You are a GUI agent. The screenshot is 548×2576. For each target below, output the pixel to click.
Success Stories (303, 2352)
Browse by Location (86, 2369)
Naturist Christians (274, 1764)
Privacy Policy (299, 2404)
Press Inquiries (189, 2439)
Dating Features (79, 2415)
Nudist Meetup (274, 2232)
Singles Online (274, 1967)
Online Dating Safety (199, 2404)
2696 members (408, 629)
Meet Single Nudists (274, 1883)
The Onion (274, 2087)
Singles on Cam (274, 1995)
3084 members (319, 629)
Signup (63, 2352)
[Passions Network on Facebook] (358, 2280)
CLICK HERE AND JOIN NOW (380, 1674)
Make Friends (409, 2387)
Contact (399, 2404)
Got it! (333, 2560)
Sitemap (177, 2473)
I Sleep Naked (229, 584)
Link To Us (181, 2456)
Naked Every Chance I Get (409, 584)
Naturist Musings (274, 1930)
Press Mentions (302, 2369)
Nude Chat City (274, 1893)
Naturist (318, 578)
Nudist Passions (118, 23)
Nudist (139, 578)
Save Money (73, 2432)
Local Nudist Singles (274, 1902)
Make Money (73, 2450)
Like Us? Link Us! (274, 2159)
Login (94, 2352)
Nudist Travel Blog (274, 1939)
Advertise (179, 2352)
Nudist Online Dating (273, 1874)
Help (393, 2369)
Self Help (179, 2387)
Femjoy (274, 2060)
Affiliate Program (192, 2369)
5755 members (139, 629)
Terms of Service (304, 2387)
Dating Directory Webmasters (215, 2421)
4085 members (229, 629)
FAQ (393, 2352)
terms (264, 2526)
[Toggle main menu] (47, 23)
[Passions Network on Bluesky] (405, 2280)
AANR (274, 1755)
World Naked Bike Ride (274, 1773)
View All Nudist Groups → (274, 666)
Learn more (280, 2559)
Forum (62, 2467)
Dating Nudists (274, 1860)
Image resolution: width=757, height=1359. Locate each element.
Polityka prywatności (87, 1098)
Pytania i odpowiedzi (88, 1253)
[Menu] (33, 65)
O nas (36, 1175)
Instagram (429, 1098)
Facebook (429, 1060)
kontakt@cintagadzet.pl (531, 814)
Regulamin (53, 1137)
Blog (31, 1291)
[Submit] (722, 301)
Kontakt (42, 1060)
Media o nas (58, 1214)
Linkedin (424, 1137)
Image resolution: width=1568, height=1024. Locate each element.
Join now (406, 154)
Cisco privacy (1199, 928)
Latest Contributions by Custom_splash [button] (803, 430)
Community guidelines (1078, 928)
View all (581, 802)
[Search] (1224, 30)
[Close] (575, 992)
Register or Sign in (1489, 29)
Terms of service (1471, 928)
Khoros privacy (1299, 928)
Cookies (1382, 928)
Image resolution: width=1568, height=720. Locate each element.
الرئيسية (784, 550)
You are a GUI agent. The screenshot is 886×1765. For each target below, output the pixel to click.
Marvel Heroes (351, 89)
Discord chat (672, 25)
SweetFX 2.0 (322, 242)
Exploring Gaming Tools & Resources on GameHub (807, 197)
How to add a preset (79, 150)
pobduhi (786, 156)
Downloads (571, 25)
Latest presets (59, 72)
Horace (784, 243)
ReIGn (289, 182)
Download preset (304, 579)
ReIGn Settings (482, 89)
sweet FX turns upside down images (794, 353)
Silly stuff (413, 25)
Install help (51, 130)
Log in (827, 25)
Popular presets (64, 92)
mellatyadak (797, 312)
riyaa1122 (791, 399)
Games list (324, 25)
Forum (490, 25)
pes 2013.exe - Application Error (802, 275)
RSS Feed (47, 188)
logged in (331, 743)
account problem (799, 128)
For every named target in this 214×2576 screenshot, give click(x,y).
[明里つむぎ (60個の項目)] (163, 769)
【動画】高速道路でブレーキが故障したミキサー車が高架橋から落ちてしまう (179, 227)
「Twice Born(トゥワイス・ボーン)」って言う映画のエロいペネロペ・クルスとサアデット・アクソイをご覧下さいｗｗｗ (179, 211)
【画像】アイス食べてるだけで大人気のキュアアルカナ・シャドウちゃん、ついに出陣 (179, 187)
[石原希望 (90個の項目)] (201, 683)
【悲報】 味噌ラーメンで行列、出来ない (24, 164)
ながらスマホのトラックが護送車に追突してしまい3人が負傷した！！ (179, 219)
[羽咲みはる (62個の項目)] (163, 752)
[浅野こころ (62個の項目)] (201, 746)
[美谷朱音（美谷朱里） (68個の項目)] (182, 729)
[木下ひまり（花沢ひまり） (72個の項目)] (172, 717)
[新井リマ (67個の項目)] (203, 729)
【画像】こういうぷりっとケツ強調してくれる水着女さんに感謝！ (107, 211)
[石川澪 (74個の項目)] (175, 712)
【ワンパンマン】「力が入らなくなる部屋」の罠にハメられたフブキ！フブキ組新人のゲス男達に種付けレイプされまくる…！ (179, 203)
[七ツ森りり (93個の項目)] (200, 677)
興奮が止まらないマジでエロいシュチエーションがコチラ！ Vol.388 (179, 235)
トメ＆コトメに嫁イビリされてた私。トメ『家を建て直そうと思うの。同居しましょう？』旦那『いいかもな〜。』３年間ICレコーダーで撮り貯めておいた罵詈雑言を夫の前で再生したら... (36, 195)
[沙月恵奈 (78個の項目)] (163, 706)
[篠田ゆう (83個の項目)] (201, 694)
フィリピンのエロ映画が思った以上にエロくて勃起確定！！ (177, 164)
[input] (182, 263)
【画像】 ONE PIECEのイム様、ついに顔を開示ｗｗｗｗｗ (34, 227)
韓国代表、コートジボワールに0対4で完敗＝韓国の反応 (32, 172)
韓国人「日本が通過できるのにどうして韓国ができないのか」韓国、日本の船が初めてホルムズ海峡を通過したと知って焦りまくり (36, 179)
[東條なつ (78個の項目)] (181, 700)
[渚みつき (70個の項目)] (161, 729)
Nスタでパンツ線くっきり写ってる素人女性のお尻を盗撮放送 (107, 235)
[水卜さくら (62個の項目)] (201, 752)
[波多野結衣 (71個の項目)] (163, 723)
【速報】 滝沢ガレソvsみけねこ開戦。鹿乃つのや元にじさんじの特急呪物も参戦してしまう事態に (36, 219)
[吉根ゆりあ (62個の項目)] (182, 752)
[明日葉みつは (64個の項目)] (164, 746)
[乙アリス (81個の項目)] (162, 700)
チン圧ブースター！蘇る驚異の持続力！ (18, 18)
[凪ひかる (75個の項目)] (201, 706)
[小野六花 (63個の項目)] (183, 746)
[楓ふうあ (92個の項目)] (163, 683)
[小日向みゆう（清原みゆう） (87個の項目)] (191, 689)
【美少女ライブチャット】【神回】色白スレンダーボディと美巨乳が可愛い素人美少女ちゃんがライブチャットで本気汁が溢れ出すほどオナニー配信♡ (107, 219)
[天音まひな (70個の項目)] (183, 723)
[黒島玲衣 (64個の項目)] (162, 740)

**********

■ **WORK ORDER**
Produce the entries above once more, identical in every detail.

■ **RESPONSE TO THIS TASK**
You are a GUI agent. The screenshot is 548×2576. For each target below, output the pixel to click.
Success Stories (303, 2352)
Browse by Location (86, 2369)
Naturist Christians (274, 1764)
Privacy Policy (299, 2404)
Press Inquiries (189, 2439)
Dating Features (79, 2415)
Nudist Meetup (274, 2232)
Singles Online (274, 1967)
Online Dating Safety (199, 2404)
2696 members (408, 629)
Meet Single Nudists (274, 1883)
The Onion (274, 2087)
Singles on Cam (274, 1995)
3084 members (319, 629)
Signup (63, 2352)
[Passions Network on Facebook] (358, 2280)
CLICK HERE AND JOIN NOW (380, 1674)
Make Friends (409, 2387)
Contact (399, 2404)
Got it! (333, 2560)
Sitemap (177, 2473)
I Sleep Naked (229, 584)
Link To Us (181, 2456)
Naked Every Chance I Get (409, 584)
Naturist Musings (274, 1930)
Press Mentions (302, 2369)
Nude Chat City (274, 1893)
Naturist (318, 578)
Nudist Passions (118, 23)
Nudist (139, 578)
Save Money (73, 2432)
Local Nudist Singles (274, 1902)
Make Money (73, 2450)
Like Us? Link Us! (274, 2159)
Login (94, 2352)
Nudist Travel Blog (274, 1939)
Advertise (179, 2352)
Nudist Online Dating (273, 1874)
Help (393, 2369)
Self Help (179, 2387)
Femjoy (274, 2060)
Affiliate Program (192, 2369)
5755 members (139, 629)
Terms of Service (304, 2387)
Dating Directory Webmasters (215, 2421)
4085 members (229, 629)
FAQ (393, 2352)
terms (264, 2526)
[Toggle main menu] (47, 23)
[Passions Network on Bluesky] (405, 2280)
AANR (274, 1755)
World Naked Bike Ride (274, 1773)
View All Nudist Groups → (274, 666)
Learn more (280, 2559)
Forum (62, 2467)
Dating Nudists (274, 1860)
Image resolution: width=757, height=1359. Locate each element.
Polityka prywatności (87, 1098)
Pytania i odpowiedzi (88, 1253)
[Menu] (33, 65)
O nas (36, 1175)
Instagram (429, 1098)
Facebook (429, 1060)
kontakt@cintagadzet.pl (531, 814)
Regulamin (53, 1137)
Blog (31, 1291)
[Submit] (722, 301)
Kontakt (42, 1060)
Media o nas (58, 1214)
Linkedin (424, 1137)
Image resolution: width=1568, height=1024. Locate each element.
Join now (406, 154)
Cisco privacy (1199, 928)
Latest Contributions by Custom_splash [button] (803, 430)
Community guidelines (1078, 928)
View all (581, 802)
[Search] (1224, 30)
[Close] (575, 992)
Register or Sign in (1489, 29)
Terms of service (1471, 928)
Khoros privacy (1299, 928)
Cookies (1382, 928)
Image resolution: width=1568, height=720. Locate each element.
الرئيسية (784, 550)
You are a GUI agent. The screenshot is 886×1765. For each target below, output the pixel to click.
Marvel Heroes (351, 89)
Discord chat (672, 25)
SweetFX 2.0 (322, 242)
Exploring Gaming Tools & Resources on GameHub (807, 197)
How to add a preset (79, 150)
pobduhi (786, 156)
Downloads (571, 25)
Latest presets (59, 72)
Horace (784, 243)
ReIGn (289, 182)
Download preset (304, 579)
ReIGn Settings (482, 89)
sweet FX turns upside down images (794, 353)
Silly stuff (413, 25)
Install help (51, 130)
Log in (827, 25)
Popular presets (64, 92)
mellatyadak (797, 312)
riyaa1122 (791, 399)
Games list (324, 25)
Forum (490, 25)
pes 2013.exe - Application Error (802, 275)
RSS Feed (47, 188)
logged in (331, 743)
account problem (799, 128)
For every named target in this 214×2576 screenshot, give click(x,y).
[明里つむぎ (60個の項目)] (163, 769)
【動画】高速道路でブレーキが故障したミキサー車が高架橋から落ちてしまう (179, 227)
「Twice Born(トゥワイス・ボーン)」って言う映画のエロいペネロペ・クルスとサアデット・アクソイをご覧下さいｗｗｗ (179, 211)
【画像】アイス食べてるだけで大人気のキュアアルカナ・シャドウちゃん、ついに出陣 (179, 187)
[石原希望 (90個の項目)] (201, 683)
【悲報】 味噌ラーメンで行列、出来ない (24, 164)
ながらスマホのトラックが護送車に追突してしまい3人が負傷した！！ (179, 219)
[羽咲みはる (62個の項目)] (163, 752)
[浅野こころ (62個の項目)] (201, 746)
[美谷朱音（美谷朱里） (68個の項目)] (182, 729)
[木下ひまり（花沢ひまり） (72個の項目)] (172, 717)
[新井リマ (67個の項目)] (203, 729)
【画像】こういうぷりっとケツ強調してくれる水着女さんに感謝！ (107, 211)
[石川澪 (74個の項目)] (175, 712)
【ワンパンマン】「力が入らなくなる部屋」の罠にハメられたフブキ！フブキ組新人のゲス男達に種付けレイプされまくる…！ (179, 203)
[七ツ森りり (93個の項目)] (200, 677)
興奮が止まらないマジでエロいシュチエーションがコチラ！ Vol.388 (179, 235)
トメ＆コトメに嫁イビリされてた私。トメ『家を建て直そうと思うの。同居しましょう？』旦那『いいかもな〜。』３年間ICレコーダーで撮り貯めておいた罵詈雑言を夫の前で再生したら... (36, 195)
[沙月恵奈 (78個の項目)] (163, 706)
[篠田ゆう (83個の項目)] (201, 694)
フィリピンのエロ映画が思った以上にエロくて勃起確定！！ (177, 164)
[input] (182, 263)
【画像】 ONE PIECEのイム様、ついに顔を開示ｗｗｗｗｗ (34, 227)
韓国代表、コートジボワールに0対4で完敗＝韓国の反応 (32, 172)
韓国人「日本が通過できるのにどうして韓国ができないのか」韓国、日本の船が初めてホルムズ海峡を通過したと知って焦りまくり (36, 179)
[東條なつ (78個の項目)] (181, 700)
[渚みつき (70個の項目)] (161, 729)
Nスタでパンツ線くっきり写ってる素人女性のお尻を盗撮放送 (107, 235)
[水卜さくら (62個の項目)] (201, 752)
[波多野結衣 (71個の項目)] (163, 723)
【速報】 滝沢ガレソvsみけねこ開戦。鹿乃つのや元にじさんじの特急呪物も参戦してしまう事態に (36, 219)
[吉根ゆりあ (62個の項目)] (182, 752)
[明日葉みつは (64個の項目)] (164, 746)
[乙アリス (81個の項目)] (162, 700)
チン圧ブースター！蘇る驚異の持続力！ (18, 18)
[凪ひかる (75個の項目)] (201, 706)
[小野六花 (63個の項目)] (183, 746)
[楓ふうあ (92個の項目)] (163, 683)
[小日向みゆう（清原みゆう） (87個の項目)] (191, 689)
【美少女ライブチャット】【神回】色白スレンダーボディと美巨乳が可愛い素人美少女ちゃんがライブチャットで本気汁が溢れ出すほどオナニー配信♡ (107, 219)
[天音まひな (70個の項目)] (183, 723)
[黒島玲衣 (64個の項目)] (162, 740)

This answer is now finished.